右の質問主意書を国会法第七十四条によって提出する。

  平成九年六月十七日

加藤 修一   


       参議院議長 斎藤 十朗 殿


   ゴミ焼却処分に伴うダイオキシン類の発生防止対策等に関する質問主意書

 ダイオキシン類(ポリ塩化ジベンゾジオキシンPCDD、ポリ塩化ジベンゾフランPCDF及びコプラナーPCBの総称)は、「史上最強の毒物」ともいわれ、とりわけ2、3、7、8-TCDDはサリンの二倍、青酸カリの約一千倍の急性毒性を持つとされる。また、有機塩素化合物の合成過程や廃棄物の焼却過程等で意図せず生成されるため「非意図的生成化学物質」と呼ばれ、燃焼排ガスや化学物質の不純物として一般環境中に排出される。
 その毒性については、動物実験において、急性毒性・慢性毒性・発ガン性・催奇形性・生殖毒性・免疫毒性等、様々な影響が報告されており、人体への影響についても現在研究を急いでいる段階である。例えば、世界保健機構(WHO)の国際ガン研究機関(IARC)が本年二月四日から十一日にかけて検討した結果として、発ガン性についてこれまで「可能性がある」としていたことから「ある」に変更し、ダイオキシン類の発ガン性を明確に認めることになった。
 発生源に関しては、廃棄物焼却施設・金属精錬施設・塩素漂白施設・農薬製造工程等多岐にわたっている。中でも最近、ゴミ焼却施設からのダイオキシン類の発生が問題とされ、一般廃棄物焼却施設・産業廃棄物焼却施設・医療機関の焼却炉・学校等公共施設の焼却炉などから排出されるダイオキシン類による環境汚染、人体への影響等を指摘する声が高まり、大きな社会問題となっている。
 さらに、国際的には生体の内分泌撹乱化学物質の一つとしてダイオキシン類が取り上げられており、各国間の協力体制による実態の究明とリスク削減が求められている。
 こうした観点から、以下質問する。

一、ゴミ焼却施設排ガス中のダイオキシン類濃度の調査について

1 ゴミ焼却施設からのダイオキシン排出実態調査について
 平成二年十二月にまとめられた「ダイオキシン類発生防止等ガイドライン検討会」答申において、「ダイオキシン類は連続測定が不可能である」ため、「ダイオキシン類の生成にかかわる因子のうち比較的測定が容易でかつ運転管理上対応が比較的容易なものを連続的に管理」するとし、燃焼温度、CO濃度、O2濃度、排ガス処理装置入口温度等の測定を十分に行う必要性を指摘している。そのため、ガイドラインでは焼却施設の種類毎に、必要な管理項目を連続的、定期的に測定し、十分な対応が取られているかを確認する、としている。また、同様の指摘が平成九年一月に出された「ごみ処理に係るダイオキシン削減対策検討会」答申(以下「ダイオキシン類削減プログラム」)にもある。
 これらと平行して、厚生省は都道府県に対し、市町村(一部事務組合を含む、以下同じ)が設置した一、八五四カ所(平成五年度実績)の全ての焼却施設を対象として、平成七年十二月に排ガス中のダイオキシン類測定の有無及び実績等について(以下、第一回調査)、次いで平成八年七月にダイオキシン類の排出実態等の総点検について(以下、第二回調査)実施を要請した。

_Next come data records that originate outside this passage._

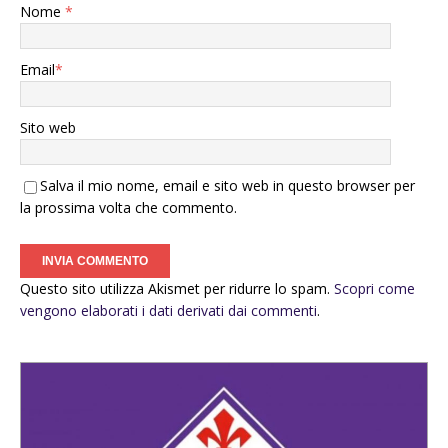
Nome
*
Email
*
Sito web
Salva il mio nome, email e sito web in questo browser per
la prossima volta che commento.
Questo sito utilizza Akismet per ridurre lo spam.
Scopri come
vengono elaborati i dati derivati dai commenti
.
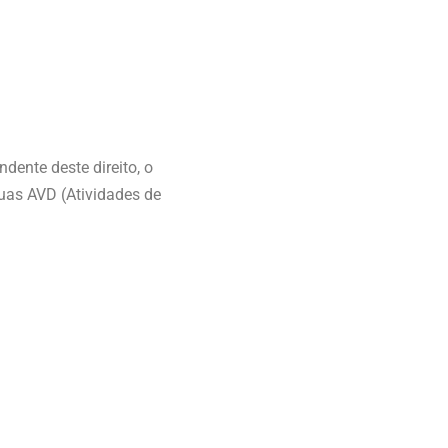
dente deste direito, o
uas AVD (Atividades de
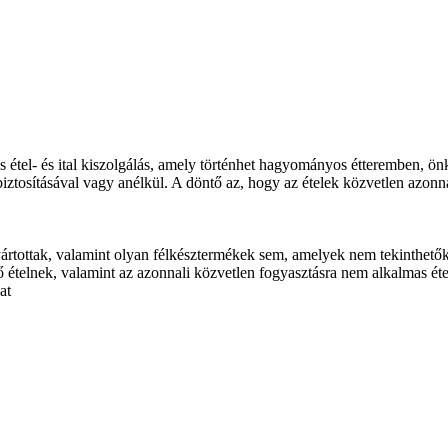
s étel- és ital kiszolgálás, amely történhet hagyományos étteremben, ö
ly biztosításával vagy anélkül. A döntő az, hogy az ételek közvetlen azo
gyártottak, valamint olyan félkésztermékek sem, amelyek nem tekinthető
tő ételnek, valamint az azonnali közvetlen fogyasztásra nem alkalmas ét
at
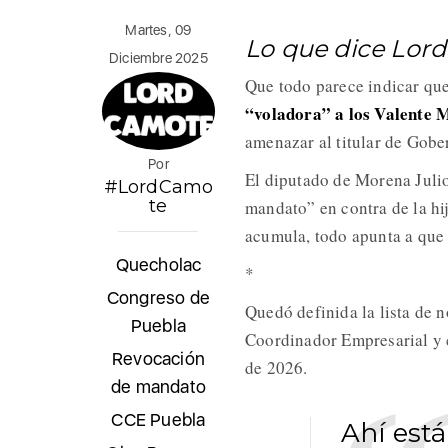
Martes, 09
Lo que dice Lor
Diciembre 2025
Que todo parece indicar qu
“voladora” a los Valente 
amenazar al titular de Gobe
Por
El diputado de Morena Julio
#LordCamo
te
mandato” en contra de la hi
acumula, todo apunta a que e
Quecholac
*
Congreso de
Quedó definida la lista de 
Puebla
Coordinador Empresarial y 
Revocación
de 2026.
de mandato
CCE Puebla
Ahí est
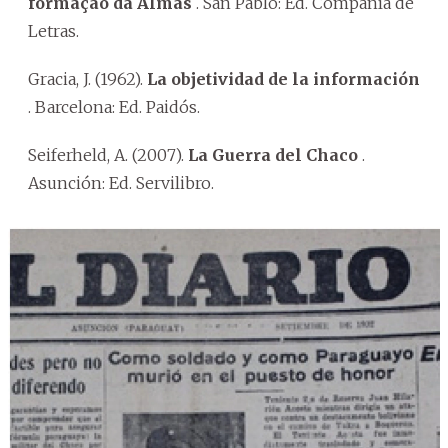
formaçao da Almas
. San Pablo: Ed. Compañía de
Letras.
Gracia, J. (1962).
La objetividad de la información
. Barcelona: Ed. Paidós.
Seiferheld, A. (2007).
La Guerra del Chaco
.
Asunción: Ed. Servilibro.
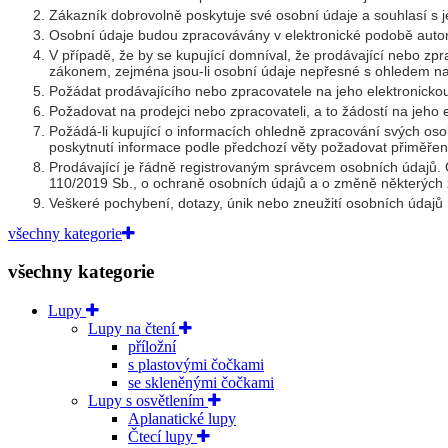
Zákazník dobrovolně poskytuje své osobní údaje a souhlasí s 
Osobní údaje budou zpracovávány v elektronické podobě au
V případě, že by se kupující domníval, že prodávající nebo zp
zákonem, zejména jsou-li osobní údaje nepřesné s ohledem na 
Požádat prodávajícího nebo zpracovatele na jeho elektronicko
Požadovat na prodejci nebo zpracovateli, a to žádostí na jeho 
Požádá-li kupující o informacích ohledně zpracování svých oso
poskytnutí informace podle předchozí věty požadovat přiměřen
Prodávající je řádně registrovaným správcem osobních údajů. O
110/2019
Sb., o ochraně osobních údajů a o změně některých 
Veškeré pochybení, dotazy, únik nebo zneužití osobních údajů
všechny kategorie
všechny kategorie
Lupy
Lupy na čtení
příložní
s plastovými čočkami
se skleněnými čočkami
Lupy s osvětlením
Aplanatické lupy
Čtecí lupy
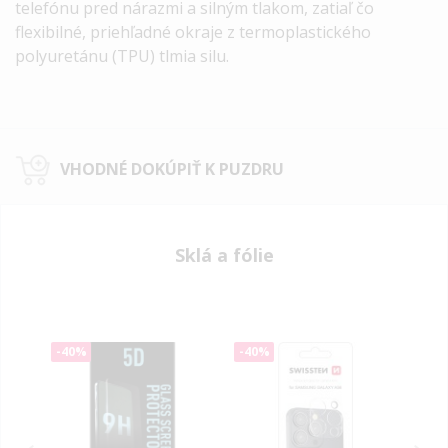
telefónu
pred nárazmi a silným tlakom, zatiaľ čo
flexibilné, priehľadné okraje z termoplastického
polyuretánu (TPU)
tlmia silu.
VHODNÉ DOKÚPIŤ K PUZDRU
Sklá a fólie
-40%
-40%
-40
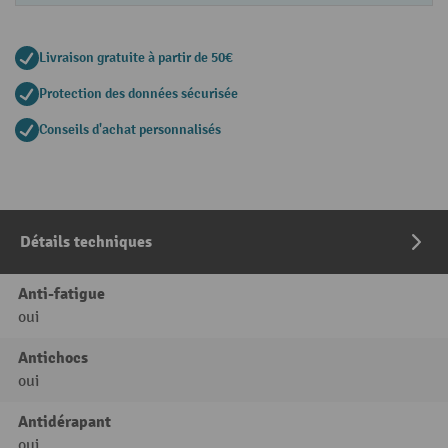
Livraison gratuite à partir de 50€
Protection des données sécurisée
Conseils d'achat personnalisés
Détails techniques
Anti-fatigue
oui
Antichocs
oui
Antidérapant
oui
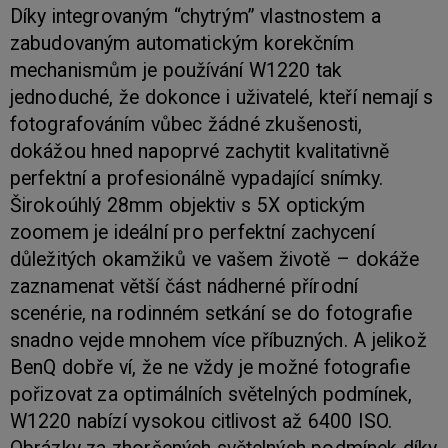
Díky integrovaným “chytrým” vlastnostem a
zabudovaným automatickým korekčním
mechanismům je používání W1220 tak
jednoduché, že dokonce i uživatelé, kteří nemají s
fotografováním vůbec žádné zkušenosti,
dokážou hned napoprvé zachytit kvalitativně
perfektní a profesionálně vypadající snímky.
Širokoúhlý 28mm objektiv s 5X optickým
zoomem je ideální pro perfektní zachycení
důležitých okamžiků ve vašem životě – dokáže
zaznamenat větší část nádherné přírodní
scenérie, na rodinném setkání se do fotografie
snadno vejde mnohem více příbuzných. A jelikož
BenQ dobře ví, že ne vždy je možné fotografie
pořizovat za optimálních světelných podmínek,
W1220 nabízí vysokou citlivost až 6400 ISO.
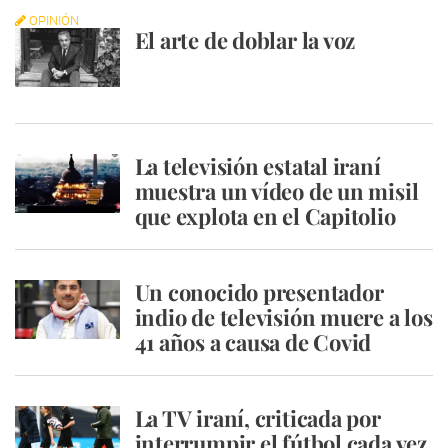
OPINIÓN
El arte de doblar la voz
La televisión estatal iraní
muestra un vídeo de un misil
que explota en el Capitolio
Un conocido presentador
indio de televisión muere a los
41 años a causa de Covid
La TV iraní, criticada por
interrumpir el fútbol cada vez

(1) 第一回調査、第二回調査、それぞれにおける調査の対象、調査項目、調査目的はなにか。
(2) 右記答申の記述に従えば、第一回調査、第二回調査において検討されたダイオキシン濃度以外の項目も公表する必要がある。しかし平成九年四月十一日に発表された文書「ごみ焼却施設排ガス中のダイオキシン類濃度について」ではその報告がなされていない。どのような理由で報告がなされなかったのか。政府の明快な説明を求める。また、今後公表する予定はあるか。
(3) 厚生省が第二回調査実施の要請を行った際に、「捕捉した飛灰中のダイオキシン類濃度についても、併せて測定することが望ましい」としているが、実際に飛灰中のダイオキシン類濃度の測定を行い報告をしてきた焼却施設は具体的にどこか。合計でいくつになるか。また、その結果を示されたい。同時に、飛灰含有のダイオキシン類濃度の測定を任意にした理由は何か。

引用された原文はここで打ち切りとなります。